Jim:            Okay. So, I want to get a sense… Go back in time now. We left you is as a kid, basically, in 1968, and you’re reading comics. Do you ever stop going and buying comics on a regular basis?

Quattro:    No. To give you an idea, 1967 I got my first job. Actually, in May of 1967, the month that Sergeant Pepper came out… Just to give you an idea how old I am.

Alex:          [chuckle] That’s awesome.

Quattro:    Yeah. But anyways… I got my first job. And from that point until 1975, when I first got married, I literally bought every comic book that was on the stand.

Alex:          Oh, cool.

Quattro:    I would go into a local bookstore, and they had a comic rack. I would take one of every single comic book that came out, and two copies of every #1 issue that came out.

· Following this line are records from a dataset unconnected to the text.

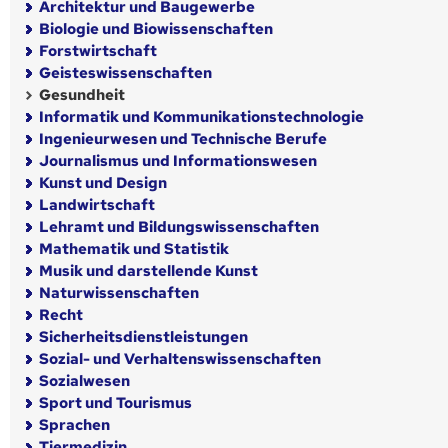
Architektur und Baugewerbe
Biologie und Biowissenschaften
Forstwirtschaft
Geisteswissenschaften
Gesundheit
Informatik und Kommunikationstechnologie
Ingenieurwesen und Technische Berufe
Journalismus und Informationswesen
Kunst und Design
Landwirtschaft
Lehramt und Bildungswissenschaften
Mathematik und Statistik
Musik und darstellende Kunst
Naturwissenschaften
Recht
Sicherheitsdienstleistungen
Sozial- und Verhaltenswissenschaften
Sozialwesen
Sport und Tourismus
Sprachen
Tiermedizin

And like I said, that’s all I ever wanted to do, was draw comics and everything.

Jim:            Every Sunday, I would have my dad drive me to 7/11, and there would be the wired package of comic books, with newspaper over them. And I would wait until the 7/11 guy cut it. And he would let me go through it, and get them before they even went on the rack.

Quattro:    Oh, yeah. It was key to get the ones that were a couple issues down, because the ones up top always have the wire cuts in them and stuff.

Jim:            Yeah. And so, I don’t think from ‘67 to now, I don’t have in the next room, a comic with a month in a year. I mean, I never stopped. Did you ever hit a point where you said, “Okay, I just can’t go?” Because a lot of people do. They have that Barry Pearl notion of – “Okay, I quit this month, and I’ve never read a comic.”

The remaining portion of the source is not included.